Department of Radiology, Radboud University Nijmegen Medical Centre, Geert Grooteplein 10, 6525GA Nijmegen, the Netherlands.
Radiology. 2012 Nov;265(2):457-67. doi: 10.1148/radiol.12111744. Epub 2012 Jul 27.
To determine the individual and combined performance of magnetic resonance (MR) spectroscopic imaging and diffusion-weighted (DW) imaging at 3 T in the in vivo assessment of prostate cancer aggressiveness by using histopathologically defined regions of interest on radical prostatectomy specimens to define the prostate cancer regions to be investigated.

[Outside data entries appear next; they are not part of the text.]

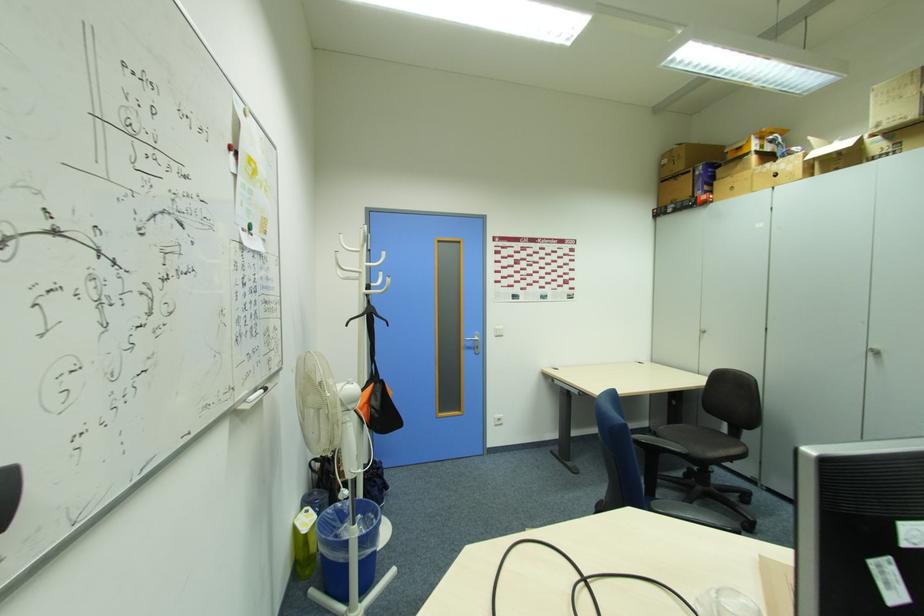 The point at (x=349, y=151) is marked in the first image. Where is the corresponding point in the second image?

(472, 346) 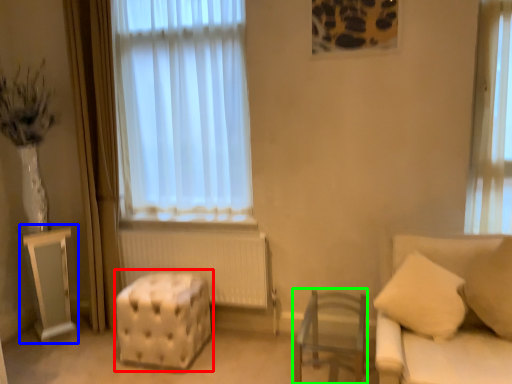 Question: Estimate the real-world distances between objects in this image. Which object is closer to stool (highlighted by a red box), table (highlighted by a blue box) or furniture (highlighted by a green box)?

Choices:
 (A) table
 (B) furniture

Answer: (A) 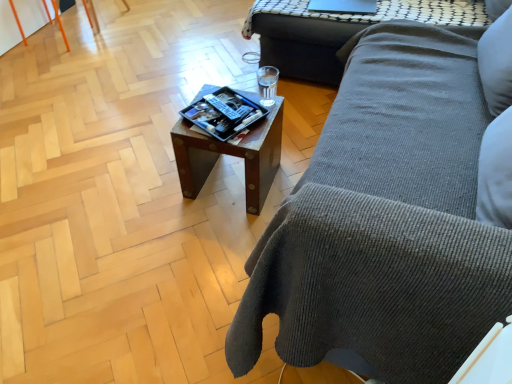 Question: Would you say wooden tray at center, acting as the 2th table starting from the back, is outside wooden side table at upper right, the 1th table from the back?

Choices:
 (A) no
 (B) yes

Answer: (B)

Question: From the image's perspective, is wooden tray at center, acting as the 2th table starting from the back, above wooden side table at upper right, which ranks as the first table in top-to-bottom order?

Choices:
 (A) no
 (B) yes

Answer: (A)

Question: From the image's perspective, does wooden tray at center, positioned as the 2th table in top-to-bottom order, appear lower than wooden side table at upper right, which ranks as the first table in top-to-bottom order?

Choices:
 (A) yes
 (B) no

Answer: (A)

Question: Is wooden tray at center, the 1th table when ordered from bottom to top, placed right next to wooden side table at upper right, which ranks as the first table in top-to-bottom order?

Choices:
 (A) yes
 (B) no

Answer: (B)

Question: From a real-world perspective, is wooden tray at center, acting as the 2th table starting from the back, physically above wooden side table at upper right, which ranks as the first table in top-to-bottom order?

Choices:
 (A) yes
 (B) no

Answer: (B)

Question: Is point (423, 357) closer or farther from the camera than point (311, 4)?

Choices:
 (A) closer
 (B) farther

Answer: (A)

Question: Visually, is gray corduroy couch at center positioned to the left or to the right of sleek black laptop at upper center?

Choices:
 (A) right
 (B) left

Answer: (A)

Question: Do you think gray corduroy couch at center is within sleek black laptop at upper center, or outside of it?

Choices:
 (A) inside
 (B) outside

Answer: (B)

Question: From the image's perspective, is gray corduroy couch at center above or below sleek black laptop at upper center?

Choices:
 (A) below
 (B) above

Answer: (A)

Question: Does point (289, 29) appear closer or farther from the camera than point (325, 1)?

Choices:
 (A) farther
 (B) closer

Answer: (B)

Question: From the image's perspective, relative to sleek black laptop at upper center, is wooden side table at upper right, the 1th table positioned from the right, above or below?

Choices:
 (A) above
 (B) below

Answer: (A)

Question: In terms of width, does wooden side table at upper right, the 1th table positioned from the right, look wider or thinner when compared to sleek black laptop at upper center?

Choices:
 (A) thin
 (B) wide

Answer: (B)

Question: Is wooden side table at upper right, marked as the second table in a left-to-right arrangement, taller or shorter than sleek black laptop at upper center?

Choices:
 (A) tall
 (B) short

Answer: (A)

Question: From a real-world perspective, relative to wooden side table at upper right, marked as the second table in a left-to-right arrangement, is wooden tray at center, acting as the 2th table starting from the back, vertically above or below?

Choices:
 (A) above
 (B) below

Answer: (B)

Question: Looking at their shapes, would you say wooden tray at center, acting as the 2th table starting from the right, is wider or thinner than wooden side table at upper right, the 1th table from the back?

Choices:
 (A) thin
 (B) wide

Answer: (A) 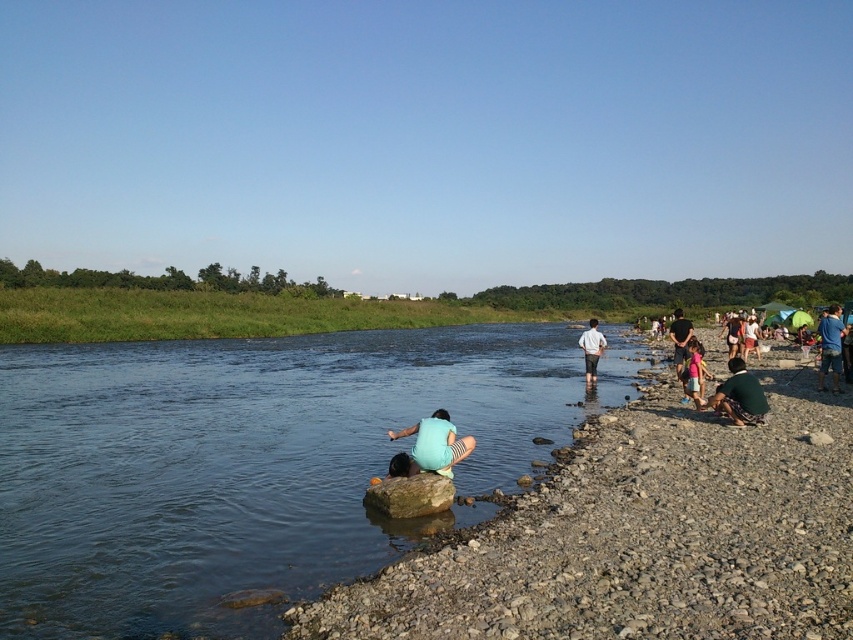 Question: Which point is closer to the camera?

Choices:
 (A) dark green shirt at right
 (B) clear blue water at center
 (C) blue shirt at right
 (D) light blue fabric at center

Answer: (B)

Question: Which of the following is the closest to the observer?

Choices:
 (A) (674, 536)
 (B) (824, 332)

Answer: (A)

Question: Is smooth stone shore at lower left below blue shirt at right?

Choices:
 (A) yes
 (B) no

Answer: (A)

Question: Does white cotton shirt at center appear on the right side of light blue fabric shirt at right?

Choices:
 (A) yes
 (B) no

Answer: (B)

Question: Which point is closer to the camera?

Choices:
 (A) (585, 346)
 (B) (711, 406)

Answer: (B)

Question: Considering the relative positions of smooth stone shore at lower left and blue shirt at right in the image provided, where is smooth stone shore at lower left located with respect to blue shirt at right?

Choices:
 (A) left
 (B) right

Answer: (A) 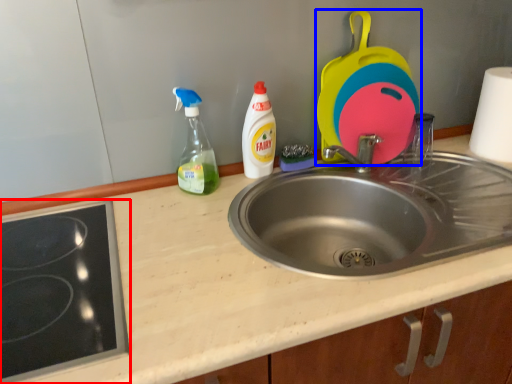 Question: Which of the following is the closest to the observer, gas stove (highlighted by a red box) or appliance (highlighted by a blue box)?

Choices:
 (A) gas stove
 (B) appliance

Answer: (A) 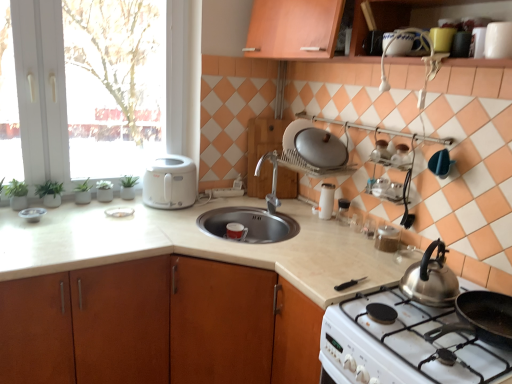 Find the location of a particular element. unoccupied region to the right of white glossy plate at left, acting as the 5th appliance starting from the right is located at coordinates (153, 213). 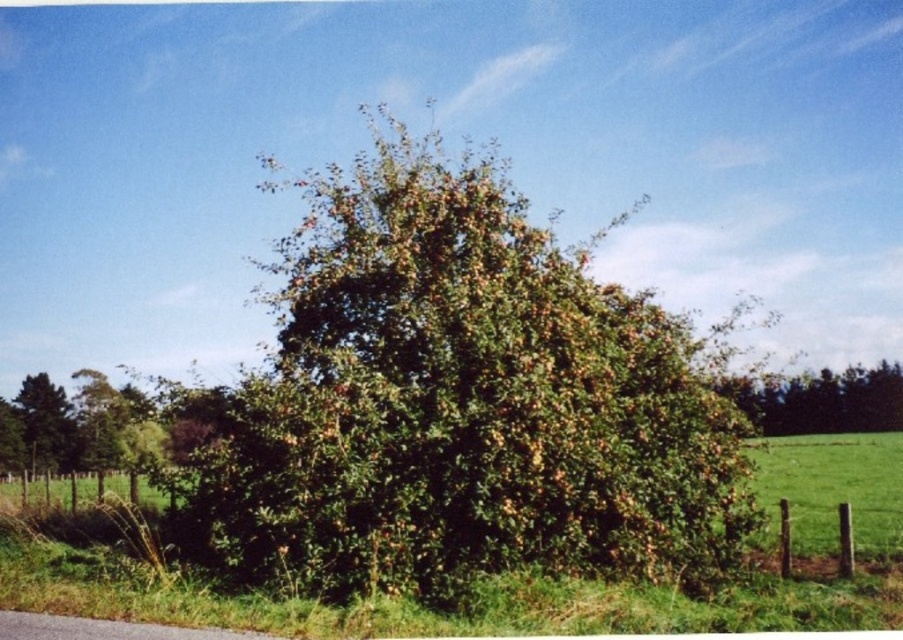 Is green leafy bush at center wider than green leafy tree at left?

Correct, the width of green leafy bush at center exceeds that of green leafy tree at left.

Image resolution: width=903 pixels, height=640 pixels. I want to click on green leafy bush at center, so click(x=462, y=404).

Does green leafy bush at right appear under green leafy tree at left?

No, green leafy bush at right is not below green leafy tree at left.

Which is more to the right, green leafy bush at right or green leafy tree at left?

green leafy bush at right is more to the right.

Is point (878, 397) farther from camera compared to point (59, 417)?

Yes, point (878, 397) is behind point (59, 417).

You are a GUI agent. You are given a task and a screenshot of the screen. Output one action in this format:
    pyautogui.click(x=<x>, y=<y>)
    Task: Click on the green leafy bush at right
    Image resolution: width=903 pixels, height=640 pixels.
    Given the screenshot: What is the action you would take?
    pyautogui.click(x=821, y=401)

Between green leafy bush at center and green leafy bush at right, which one is positioned lower?

green leafy bush at right

Does green leafy bush at center have a greater width compared to green leafy bush at right?

In fact, green leafy bush at center might be narrower than green leafy bush at right.

Locate an element on the screen. The width and height of the screenshot is (903, 640). green leafy bush at center is located at coordinates (462, 404).

Where is `green leafy bush at center`? green leafy bush at center is located at coordinates (462, 404). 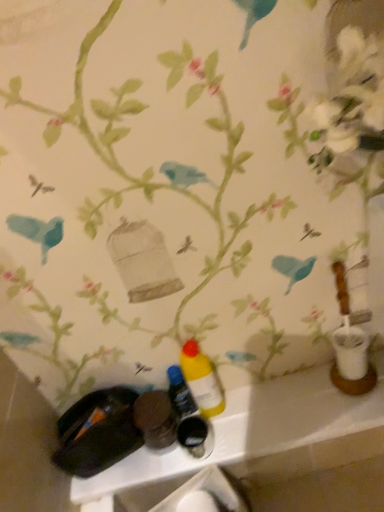 Question: From a real-world perspective, is yellow matte bottle at center, marked as the second bottle in a right-to-left arrangement, positioned over matte plastic bottles at lower center based on gravity?

Choices:
 (A) no
 (B) yes

Answer: (B)

Question: From a real-world perspective, is yellow matte bottle at center, marked as the second bottle in a right-to-left arrangement, positioned under matte plastic bottles at lower center based on gravity?

Choices:
 (A) no
 (B) yes

Answer: (A)

Question: From the image's perspective, is yellow matte bottle at center, marked as the second bottle in a right-to-left arrangement, on top of matte plastic bottles at lower center?

Choices:
 (A) yes
 (B) no

Answer: (A)

Question: Does yellow matte bottle at center, marked as the second bottle in a right-to-left arrangement, have a greater height compared to matte plastic bottles at lower center?

Choices:
 (A) no
 (B) yes

Answer: (B)

Question: Is yellow matte bottle at center, marked as the second bottle in a right-to-left arrangement, in contact with matte plastic bottles at lower center?

Choices:
 (A) yes
 (B) no

Answer: (B)

Question: Considering the relative positions of yellow matte bottle at center, which is counted as the 1th bottle, starting from the left, and matte plastic bottles at lower center in the image provided, is yellow matte bottle at center, which is counted as the 1th bottle, starting from the left, to the left or to the right of matte plastic bottles at lower center?

Choices:
 (A) left
 (B) right

Answer: (A)

Question: In terms of width, does yellow matte bottle at center, marked as the second bottle in a right-to-left arrangement, look wider or thinner when compared to matte plastic bottles at lower center?

Choices:
 (A) wide
 (B) thin

Answer: (B)

Question: Is yellow matte bottle at center, marked as the second bottle in a right-to-left arrangement, in front of or behind matte plastic bottles at lower center in the image?

Choices:
 (A) front
 (B) behind

Answer: (B)

Question: Would you say yellow matte bottle at center, which is counted as the 1th bottle, starting from the left, is inside or outside matte plastic bottles at lower center?

Choices:
 (A) outside
 (B) inside

Answer: (A)

Question: From a real-world perspective, relative to matte plastic bottles at lower center, is yellow matte bottle at center, which ranks as the 1th bottle in right-to-left order, vertically above or below?

Choices:
 (A) above
 (B) below

Answer: (A)

Question: Considering the positions of yellow matte bottle at center, which ranks as the 1th bottle in right-to-left order, and matte plastic bottles at lower center in the image, is yellow matte bottle at center, which ranks as the 1th bottle in right-to-left order, bigger or smaller than matte plastic bottles at lower center?

Choices:
 (A) big
 (B) small

Answer: (B)

Question: Considering the positions of yellow matte bottle at center, which is counted as the 2th bottle, starting from the left, and matte plastic bottles at lower center in the image, is yellow matte bottle at center, which is counted as the 2th bottle, starting from the left, taller or shorter than matte plastic bottles at lower center?

Choices:
 (A) short
 (B) tall

Answer: (B)

Question: Looking at their shapes, would you say yellow matte bottle at center, which ranks as the 1th bottle in right-to-left order, is wider or thinner than matte plastic bottles at lower center?

Choices:
 (A) wide
 (B) thin

Answer: (B)

Question: Is yellow matte bottle at center, which is counted as the 2th bottle, starting from the left, wider or thinner than yellow matte bottle at center, marked as the second bottle in a right-to-left arrangement?

Choices:
 (A) wide
 (B) thin

Answer: (A)

Question: Do you think yellow matte bottle at center, which is counted as the 2th bottle, starting from the left, is within yellow matte bottle at center, marked as the second bottle in a right-to-left arrangement, or outside of it?

Choices:
 (A) outside
 (B) inside

Answer: (A) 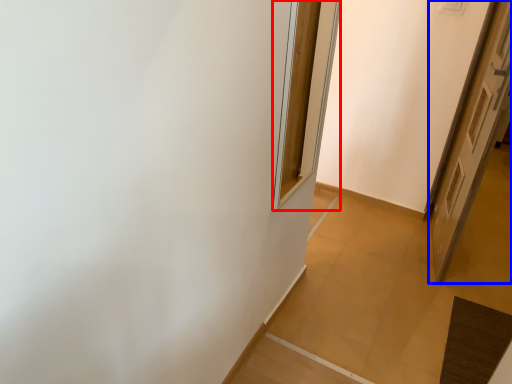 Question: Which object appears farthest to the camera in this image, window (highlighted by a red box) or door (highlighted by a blue box)?

Choices:
 (A) window
 (B) door

Answer: (B) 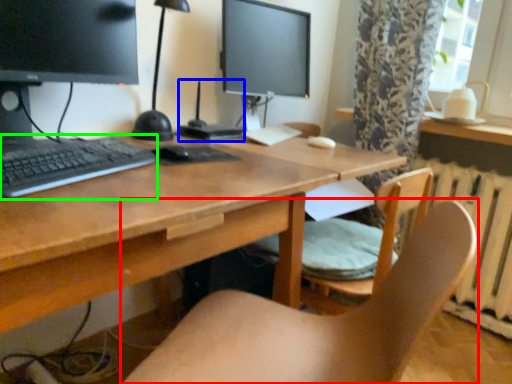 Question: Considering the real-world distances, which object is farthest from chair (highlighted by a red box)? computer (highlighted by a blue box) or computer keyboard (highlighted by a green box)?

Choices:
 (A) computer
 (B) computer keyboard

Answer: (A)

The local institutional ethics review board approved this retrospective study and waived the informed consent requirement. Fifty-four patients with biopsy-proved prostate cancer underwent clinical MR spectroscopic imaging followed by prostatectomy. Guided by the histopathologic map, all spectroscopy voxels that contained tumor tissue were selected, and metabolite ratios (choline [Cho] plus creatine [Cr]-to-citrate [Cit] and Cho/Cr ratios) were derived. For each spectroscopic voxel, 25th percentile apparent diffusion coefficient (ADC) of the region corresponding to that voxel was determined, representing the most aberrant tumor part on the ADC map, which was often smaller than spectroscopic imaging voxels. Maximum metabolic ratios and minimum 25th percentile ADC of each tumor were related to tumor aggressiveness and were used to differentiate aggressiveness classes. A logistic regression model (LRM) was used to combine data from both modalities.
Significant correlation was found between aggressiveness classes and maximum Cho+Cr/Cit ratio (ρ=0.36), maximum Cho/Cr ratio (ρ=0.35), and minimum 25th percentile ADC (ρ=-0.63) in the peripheral zone (PZ). In the transition zone (TZ), the correlation was significant for only Cho+Cr/Cit and Cho/Cr ratios (ρ=0.58 and ρ=0.60, respectively). For differentiation between aggressiveness classes, LRM use did not result in significantly improved differentiation over any individual variables.
These findings enabled confirmation that MR spectroscopic imaging and DW imaging offer potential for in vivo noninvasive assessment of prostate cancer aggressiveness, and both modalities have comparable performance. The combination did not result in better performance. Nonetheless, the better performances of metabolite ratios in the TZ and of ADCs in the PZ suggest that they have complementary value.
通过使用根治性前列腺切除术标本上的组织病理学定义的感兴趣区域来定义要研究的前列腺癌区域,确定磁共振(MR)波谱成像和扩散加权(DW)成像在 3T 体内评估前列腺癌侵袭性的单独和联合性能。
当地机构伦理审查委员会批准了这项回顾性研究,并豁免了知情同意要求。54 名经活检证实患有前列腺癌的患者接受了临床 MR 波谱成像检查,然后进行了前列腺切除术。根据组织病理学图谱,选择包含肿瘤组织的所有波谱体素,并得出代谢物比率(胆碱[Cho]+肌酸[Cr]-柠檬酸[Cit]和 Cho/Cr 比率)。对于每个波谱体素,确定与该体素相对应的区域的第 25 百分位表观扩散系数(ADC),代表 ADC 图谱上最异常的肿瘤部分,通常小于波谱成像体素。每个肿瘤的最大代谢比和最小第 25 百分位 ADC 与肿瘤侵袭性相关,并用于区分侵袭性类别。使用逻辑回归模型(LRM)结合两种模式的数据。
在外周区(PZ),侵袭性类别与最大 Cho+Cr/Cit 比率(ρ=0.36)、最大 Cho/Cr 比率(ρ=0.35)和最小第 25 百分位 ADC(ρ=-0.63)之间存在显著相关性。在过渡区(TZ),仅 Cho+Cr/Cit 和 Cho/Cr 比率具有显著相关性(ρ=0.58 和 ρ=0.60)。对于侵袭性类别之间的区分,LRM 的使用并未导致任何个体变量的区分能力显著提高。
这些发现证实了 MR 波谱成像和 DW 成像具有评估前列腺癌侵袭性的潜在能力,两种模式都具有相当的性能。组合并没有产生更好的性能。尽管如此,代谢物比率在 TZ 中的更好表现和 ADC 在 PZ 中的更好表现表明它们具有互补价值。